EHV 1, EHV 4
Transmission occurs via direct contact (droplet infection) from infected animals or indirectly via grooming utensils, equipment, hands, clothing, shoes. The pregnant mother mare can transmit the virus to the unborn foal. Healed horses remain latently infected and can sometimes excrete the virus again after reactivation.
Clinical cases may present with three main forms:
- Rhinopneumonitis: mild respiratory symptoms such as cough, watery nasal discharge, mild fever at onset.
- (Late) abortion / neonatal death
- Myeloencephalopathy: ataxias of the hindquarters, stiff gait, hindhand weakness, convulsions, recumbency
A specific therapy is not possible. Diseased horses can only be treated symptomatically. Affected horses of a herd must be separated from healthy ones. In unaffected horses, fever should be measured twice daily. In healthy horses with existing vaccination protection, a booster vaccination is recommended. Herds with clinically affected horses should observe a quarantine period of 28 days after the last suspected infection, during which no horse may re-enter or leave the herd.
EHV-1 is not notifiable or reportable. Horses can be vaccinated against EHV-1 and EHV-4. Vaccination protection is only sufficient if all horses in a herd are vaccinated. Vaccination mainly protects against respiratory diseases caused by EHV-1 and EHV-4 and reduces the risk of EHV-1-related abortions. A protection against the occurrence of the neurological form by the vaccination could not be proven so far.
The equine herpesviruses are double-stranded DNA viruses of the Herpesviridae family. Horses are major hosts for EHV-1 through EHV-5, while donkeys are the natural hosts for ASH-1 (alt EHV-6), ASH-2 (alt EHV-7), ASH-3 (alt EHV-8), ASH-4, ASH-5, and ASH-6.
Clinical disease is mainly caused by EHV-1 and EHV-4 from the subfamily Alphaherpesvirinae.
EHV-3 is a venereal form of herpes transmitted mainly by mating and causes coital exanthema with vesicles, pustules, or erosions on the vulva or penis. An infection with EHV-3 is notifiable in Austria. Affected horses are virus carriers for life and must be excluded from breeding. EHV-2 from the subfamily Gammaherpesvirinae causes inflammation of the cornea and conjunctiva. However, EHV-2 and EHV-3 are of little clinical significance. EHV-5 can cause various clinical courses such as abortions, dermatitis or systemic granulomatosis.
EHV have low tenacity in the environment (persistence less than 7 days) and are sensitive to detergents and lipid solvents. Latent infections occur due to the ability of the virus to evade the immune system. EHV-1 and EHV-4 are considered antigenically very stable and show little change in epitope structure. High viral loads are found in aborted fetal material. The viruses are also found in the cells of the respiratory tract as well as in the regional lymph nodes and, in the acute stage, in the blood.
Rhinopneumonitis presents with mild respiratory symptoms such as cough, watery nasal discharge and mild fever at onset.
Abortions usually occur in the last third of pregnancy. When infected foals are born, neonatal disease with respiratory symptoms and liver dysfunction with a poor prognosis may occur. The virus variant N752 is the main cause of miscarriage.
Myeloencephalopathy can occur both sporadically and epidemically. In this case, the viral variant D752 as well as the quantity of the pathogen play a role. Neurological symptoms are caused by a vasculitis with vascular damage and subsequent death of neuronal cells. Horses affected by myeloencephalopathy (paretic-paralytic form) show neurological symptoms mainly in the form of ataxias of the hindquarters, stiff gait and hindhand weakness after a short fever phase. In more severely affected horses, convulsions and recumbency occur. Urination and defecation may be difficult. Head nerve function deficits are also observed (tilted head, drooping of the ear, eyelid and lips due to facial paralysis). The symptoms often subside after a few days or weeks. However, fatal courses also occur, especially if the horses are stuck for more than three days. Euthanasia is then usually unavoidable.

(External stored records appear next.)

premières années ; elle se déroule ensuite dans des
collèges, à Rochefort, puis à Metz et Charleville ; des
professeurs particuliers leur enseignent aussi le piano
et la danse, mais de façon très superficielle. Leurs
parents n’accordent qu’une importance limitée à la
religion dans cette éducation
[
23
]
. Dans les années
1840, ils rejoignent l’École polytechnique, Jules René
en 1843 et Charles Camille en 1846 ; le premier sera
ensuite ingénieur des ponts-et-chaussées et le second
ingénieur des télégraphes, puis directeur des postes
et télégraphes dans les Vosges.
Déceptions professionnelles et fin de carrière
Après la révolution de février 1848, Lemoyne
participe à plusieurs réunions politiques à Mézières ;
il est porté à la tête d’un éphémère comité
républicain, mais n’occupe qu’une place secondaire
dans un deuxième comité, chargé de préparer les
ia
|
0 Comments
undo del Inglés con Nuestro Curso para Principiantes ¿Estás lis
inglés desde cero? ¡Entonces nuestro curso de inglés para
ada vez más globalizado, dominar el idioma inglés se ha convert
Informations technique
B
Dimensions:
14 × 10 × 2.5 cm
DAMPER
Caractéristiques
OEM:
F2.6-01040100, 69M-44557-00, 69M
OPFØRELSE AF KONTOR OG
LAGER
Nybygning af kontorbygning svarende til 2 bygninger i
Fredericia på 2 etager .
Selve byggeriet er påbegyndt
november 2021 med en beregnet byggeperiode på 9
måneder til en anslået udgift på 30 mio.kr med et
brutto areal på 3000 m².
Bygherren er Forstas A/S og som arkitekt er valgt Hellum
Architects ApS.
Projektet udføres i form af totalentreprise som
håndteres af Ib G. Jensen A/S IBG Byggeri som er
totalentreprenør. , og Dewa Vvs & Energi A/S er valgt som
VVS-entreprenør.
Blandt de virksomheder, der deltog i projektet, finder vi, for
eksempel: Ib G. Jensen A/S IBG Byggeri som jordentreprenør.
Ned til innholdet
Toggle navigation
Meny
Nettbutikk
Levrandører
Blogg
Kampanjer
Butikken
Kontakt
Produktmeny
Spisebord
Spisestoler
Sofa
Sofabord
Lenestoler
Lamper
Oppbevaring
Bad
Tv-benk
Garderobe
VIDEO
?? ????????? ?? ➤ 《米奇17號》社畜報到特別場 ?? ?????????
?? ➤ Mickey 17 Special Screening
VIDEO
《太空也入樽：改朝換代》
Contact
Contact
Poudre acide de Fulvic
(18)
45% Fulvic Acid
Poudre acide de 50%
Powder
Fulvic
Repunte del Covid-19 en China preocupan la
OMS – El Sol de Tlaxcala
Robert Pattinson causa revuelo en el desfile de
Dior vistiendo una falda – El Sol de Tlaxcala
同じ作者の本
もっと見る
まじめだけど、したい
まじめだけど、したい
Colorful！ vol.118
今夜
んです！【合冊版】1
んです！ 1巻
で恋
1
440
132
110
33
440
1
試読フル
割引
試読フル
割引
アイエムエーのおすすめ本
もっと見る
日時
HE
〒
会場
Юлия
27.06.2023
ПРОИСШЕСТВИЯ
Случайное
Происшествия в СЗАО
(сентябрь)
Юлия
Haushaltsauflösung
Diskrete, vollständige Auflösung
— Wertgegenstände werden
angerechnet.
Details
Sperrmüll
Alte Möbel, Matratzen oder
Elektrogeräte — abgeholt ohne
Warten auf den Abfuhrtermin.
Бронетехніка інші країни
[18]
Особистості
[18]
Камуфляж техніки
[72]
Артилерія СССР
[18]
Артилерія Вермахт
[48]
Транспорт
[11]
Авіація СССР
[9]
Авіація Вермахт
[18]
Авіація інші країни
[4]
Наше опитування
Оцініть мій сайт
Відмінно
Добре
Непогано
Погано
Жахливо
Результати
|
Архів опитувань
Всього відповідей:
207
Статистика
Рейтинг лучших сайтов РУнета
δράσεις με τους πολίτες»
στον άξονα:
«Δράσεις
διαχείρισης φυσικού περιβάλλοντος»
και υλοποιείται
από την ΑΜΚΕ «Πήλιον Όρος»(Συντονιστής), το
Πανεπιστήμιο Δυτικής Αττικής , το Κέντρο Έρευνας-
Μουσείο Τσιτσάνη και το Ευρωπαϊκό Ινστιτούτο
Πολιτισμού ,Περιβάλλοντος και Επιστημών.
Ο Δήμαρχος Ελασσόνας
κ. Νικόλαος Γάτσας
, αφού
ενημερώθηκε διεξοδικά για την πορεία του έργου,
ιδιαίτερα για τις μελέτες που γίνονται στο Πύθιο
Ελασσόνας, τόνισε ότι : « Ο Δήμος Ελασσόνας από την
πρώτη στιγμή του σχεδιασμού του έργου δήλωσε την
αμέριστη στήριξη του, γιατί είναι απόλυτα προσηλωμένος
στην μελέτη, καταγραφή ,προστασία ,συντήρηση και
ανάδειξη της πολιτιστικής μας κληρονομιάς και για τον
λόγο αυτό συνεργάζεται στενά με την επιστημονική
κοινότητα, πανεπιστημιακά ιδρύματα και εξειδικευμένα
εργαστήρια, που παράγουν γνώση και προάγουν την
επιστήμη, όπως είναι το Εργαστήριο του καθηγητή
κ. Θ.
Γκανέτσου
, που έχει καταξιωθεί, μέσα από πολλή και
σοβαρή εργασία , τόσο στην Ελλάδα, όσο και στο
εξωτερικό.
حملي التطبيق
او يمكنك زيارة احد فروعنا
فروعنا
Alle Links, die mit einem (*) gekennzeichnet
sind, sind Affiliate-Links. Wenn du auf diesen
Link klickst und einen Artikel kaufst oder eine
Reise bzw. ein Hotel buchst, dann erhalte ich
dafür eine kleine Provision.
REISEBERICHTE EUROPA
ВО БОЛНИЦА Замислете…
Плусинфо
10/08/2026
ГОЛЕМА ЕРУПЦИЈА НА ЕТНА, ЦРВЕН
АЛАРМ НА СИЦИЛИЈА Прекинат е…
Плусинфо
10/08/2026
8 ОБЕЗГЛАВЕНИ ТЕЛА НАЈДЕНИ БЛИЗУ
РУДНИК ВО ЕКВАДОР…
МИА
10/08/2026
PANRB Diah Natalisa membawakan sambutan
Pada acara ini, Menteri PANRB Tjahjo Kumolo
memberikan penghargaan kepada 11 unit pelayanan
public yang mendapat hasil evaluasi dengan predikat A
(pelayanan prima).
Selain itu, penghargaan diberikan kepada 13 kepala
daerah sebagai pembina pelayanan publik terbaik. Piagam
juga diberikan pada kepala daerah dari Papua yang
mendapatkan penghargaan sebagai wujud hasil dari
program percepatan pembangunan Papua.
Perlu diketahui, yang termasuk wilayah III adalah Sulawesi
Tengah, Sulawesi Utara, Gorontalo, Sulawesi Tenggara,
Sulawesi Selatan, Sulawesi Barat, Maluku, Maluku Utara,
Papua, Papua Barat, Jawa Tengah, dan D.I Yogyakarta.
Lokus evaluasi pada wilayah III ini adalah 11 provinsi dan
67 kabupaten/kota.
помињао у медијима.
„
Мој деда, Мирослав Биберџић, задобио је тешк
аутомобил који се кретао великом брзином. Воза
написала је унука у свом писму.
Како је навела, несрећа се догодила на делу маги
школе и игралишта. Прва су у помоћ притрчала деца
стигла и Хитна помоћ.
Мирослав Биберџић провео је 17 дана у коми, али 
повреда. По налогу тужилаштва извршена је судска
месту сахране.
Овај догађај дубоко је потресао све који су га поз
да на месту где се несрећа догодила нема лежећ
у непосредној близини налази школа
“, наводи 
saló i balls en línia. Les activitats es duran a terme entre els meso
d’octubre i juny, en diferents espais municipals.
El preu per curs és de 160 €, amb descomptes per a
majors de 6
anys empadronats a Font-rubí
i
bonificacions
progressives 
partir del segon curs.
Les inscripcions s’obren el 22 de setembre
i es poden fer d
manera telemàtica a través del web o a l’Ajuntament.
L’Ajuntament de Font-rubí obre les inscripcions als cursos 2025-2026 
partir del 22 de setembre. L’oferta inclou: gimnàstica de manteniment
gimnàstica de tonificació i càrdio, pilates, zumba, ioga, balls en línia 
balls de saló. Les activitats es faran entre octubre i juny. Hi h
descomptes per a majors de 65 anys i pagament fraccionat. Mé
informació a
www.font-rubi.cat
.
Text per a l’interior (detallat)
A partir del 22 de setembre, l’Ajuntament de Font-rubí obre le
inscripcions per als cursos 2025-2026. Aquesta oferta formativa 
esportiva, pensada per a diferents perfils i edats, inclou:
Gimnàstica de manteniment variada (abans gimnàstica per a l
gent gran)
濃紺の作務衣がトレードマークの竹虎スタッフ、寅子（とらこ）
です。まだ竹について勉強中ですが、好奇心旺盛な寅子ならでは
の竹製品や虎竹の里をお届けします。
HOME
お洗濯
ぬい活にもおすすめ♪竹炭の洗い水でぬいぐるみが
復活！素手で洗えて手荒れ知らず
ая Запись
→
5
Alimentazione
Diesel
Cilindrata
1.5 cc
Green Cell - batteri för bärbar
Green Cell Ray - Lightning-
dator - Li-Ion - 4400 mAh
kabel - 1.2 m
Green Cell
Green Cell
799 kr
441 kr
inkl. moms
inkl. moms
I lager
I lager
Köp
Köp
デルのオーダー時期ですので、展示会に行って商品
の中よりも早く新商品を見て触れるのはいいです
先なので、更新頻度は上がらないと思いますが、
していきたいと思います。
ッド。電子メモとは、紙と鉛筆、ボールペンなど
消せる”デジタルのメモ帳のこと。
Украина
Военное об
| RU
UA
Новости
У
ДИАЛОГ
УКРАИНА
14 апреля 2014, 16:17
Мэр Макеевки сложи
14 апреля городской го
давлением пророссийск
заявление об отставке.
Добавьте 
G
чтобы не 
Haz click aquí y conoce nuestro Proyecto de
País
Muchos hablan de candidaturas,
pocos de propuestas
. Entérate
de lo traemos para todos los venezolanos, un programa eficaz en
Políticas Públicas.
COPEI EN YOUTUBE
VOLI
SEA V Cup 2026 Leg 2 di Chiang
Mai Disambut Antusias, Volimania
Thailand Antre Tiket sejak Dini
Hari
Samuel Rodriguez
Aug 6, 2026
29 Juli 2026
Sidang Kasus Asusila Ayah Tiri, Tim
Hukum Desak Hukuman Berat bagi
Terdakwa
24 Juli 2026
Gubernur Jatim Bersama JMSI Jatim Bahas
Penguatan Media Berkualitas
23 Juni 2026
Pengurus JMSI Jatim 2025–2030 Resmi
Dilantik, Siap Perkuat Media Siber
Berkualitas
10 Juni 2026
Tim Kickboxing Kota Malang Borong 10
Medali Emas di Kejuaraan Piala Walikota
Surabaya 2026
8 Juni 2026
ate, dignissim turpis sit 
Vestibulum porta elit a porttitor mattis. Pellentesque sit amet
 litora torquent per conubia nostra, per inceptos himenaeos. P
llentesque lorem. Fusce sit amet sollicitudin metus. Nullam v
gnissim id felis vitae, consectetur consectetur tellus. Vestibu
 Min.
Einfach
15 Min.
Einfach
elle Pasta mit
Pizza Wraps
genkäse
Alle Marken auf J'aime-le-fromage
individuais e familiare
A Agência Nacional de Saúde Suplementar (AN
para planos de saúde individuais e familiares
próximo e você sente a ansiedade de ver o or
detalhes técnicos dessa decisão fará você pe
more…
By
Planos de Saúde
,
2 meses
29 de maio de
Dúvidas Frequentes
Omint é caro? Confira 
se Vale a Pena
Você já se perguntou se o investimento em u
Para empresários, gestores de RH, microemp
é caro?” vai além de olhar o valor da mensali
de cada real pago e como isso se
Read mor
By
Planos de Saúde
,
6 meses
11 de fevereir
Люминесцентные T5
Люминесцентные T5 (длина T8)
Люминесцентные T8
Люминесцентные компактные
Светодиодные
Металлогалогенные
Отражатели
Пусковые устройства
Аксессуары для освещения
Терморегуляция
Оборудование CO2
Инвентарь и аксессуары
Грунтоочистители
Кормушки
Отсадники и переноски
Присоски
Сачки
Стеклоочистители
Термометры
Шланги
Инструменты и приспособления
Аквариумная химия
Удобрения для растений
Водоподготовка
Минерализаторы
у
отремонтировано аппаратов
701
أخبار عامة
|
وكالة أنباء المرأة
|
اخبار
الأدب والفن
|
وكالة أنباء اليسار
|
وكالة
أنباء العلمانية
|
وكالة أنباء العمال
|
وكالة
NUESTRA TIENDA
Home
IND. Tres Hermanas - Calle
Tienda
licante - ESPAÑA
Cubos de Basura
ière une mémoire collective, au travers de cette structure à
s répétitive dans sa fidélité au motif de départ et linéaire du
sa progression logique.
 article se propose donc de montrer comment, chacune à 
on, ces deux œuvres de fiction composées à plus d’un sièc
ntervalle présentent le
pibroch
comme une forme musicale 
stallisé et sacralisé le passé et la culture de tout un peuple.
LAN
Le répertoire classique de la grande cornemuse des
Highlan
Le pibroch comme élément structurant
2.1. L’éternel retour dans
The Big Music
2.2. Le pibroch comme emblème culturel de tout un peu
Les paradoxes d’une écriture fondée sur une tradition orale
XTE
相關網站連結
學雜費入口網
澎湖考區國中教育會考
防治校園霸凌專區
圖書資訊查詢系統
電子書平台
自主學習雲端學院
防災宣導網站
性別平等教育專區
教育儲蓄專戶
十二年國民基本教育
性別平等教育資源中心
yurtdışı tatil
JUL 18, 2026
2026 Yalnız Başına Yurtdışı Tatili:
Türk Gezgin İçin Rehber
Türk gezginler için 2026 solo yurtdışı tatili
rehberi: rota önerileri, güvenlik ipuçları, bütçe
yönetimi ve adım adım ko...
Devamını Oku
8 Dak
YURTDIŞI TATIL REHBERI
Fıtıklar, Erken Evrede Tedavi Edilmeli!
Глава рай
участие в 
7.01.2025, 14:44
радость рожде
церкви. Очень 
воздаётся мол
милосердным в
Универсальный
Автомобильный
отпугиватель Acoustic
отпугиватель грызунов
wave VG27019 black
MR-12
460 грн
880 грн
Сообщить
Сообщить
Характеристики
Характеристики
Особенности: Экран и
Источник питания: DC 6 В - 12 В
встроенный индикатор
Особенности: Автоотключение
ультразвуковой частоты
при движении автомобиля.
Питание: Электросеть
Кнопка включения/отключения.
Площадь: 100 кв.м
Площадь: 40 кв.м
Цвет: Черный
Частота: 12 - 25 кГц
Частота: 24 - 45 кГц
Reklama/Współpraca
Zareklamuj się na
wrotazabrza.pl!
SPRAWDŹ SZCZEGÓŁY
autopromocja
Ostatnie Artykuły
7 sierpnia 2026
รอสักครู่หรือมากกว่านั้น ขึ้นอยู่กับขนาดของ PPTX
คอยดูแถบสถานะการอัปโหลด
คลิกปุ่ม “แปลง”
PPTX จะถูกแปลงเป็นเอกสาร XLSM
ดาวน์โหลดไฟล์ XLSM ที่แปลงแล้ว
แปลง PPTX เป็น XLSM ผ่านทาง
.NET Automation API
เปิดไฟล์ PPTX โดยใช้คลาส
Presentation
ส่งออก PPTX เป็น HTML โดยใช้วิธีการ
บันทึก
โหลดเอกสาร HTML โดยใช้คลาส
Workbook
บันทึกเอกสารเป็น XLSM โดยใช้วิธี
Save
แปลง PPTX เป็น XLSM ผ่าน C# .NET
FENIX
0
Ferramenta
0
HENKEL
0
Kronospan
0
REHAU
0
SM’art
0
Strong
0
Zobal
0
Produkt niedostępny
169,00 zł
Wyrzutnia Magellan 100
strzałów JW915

In the case of respiratory symptoms caused by an EHV infection, it is not possible to distinguish it from other respiratory diseases. Therefore, a detection (real-time PCR, currently the most common and fastest method) from nasal or nasopharyngeal swabs must be performed. During the acute phase, the virus genome can also be found in EDTA blood by PCR detection. In the case of EHM (Equine Herpesvirus-associated Myeloencepathy, damage to the brain), the disease can be detected in the brain, spinal cord and cerebrospinal fluid.
In EHV-related abortions, the fetus and placenta are examined for pathological changes and the virus can be detected in the fetal organs.
Retrospectively, the determination of antibodies from paired serum samples is possible for the detection of EHV infection. The first serum sample should be taken at the time of illness at the onset of the first symptoms, the second serum sample 2-4 weeks after the onset of illness and should be tested for EHV-1/-4. A titer increase of at least four confirms a disease caused by EHV-1 or EHV-4.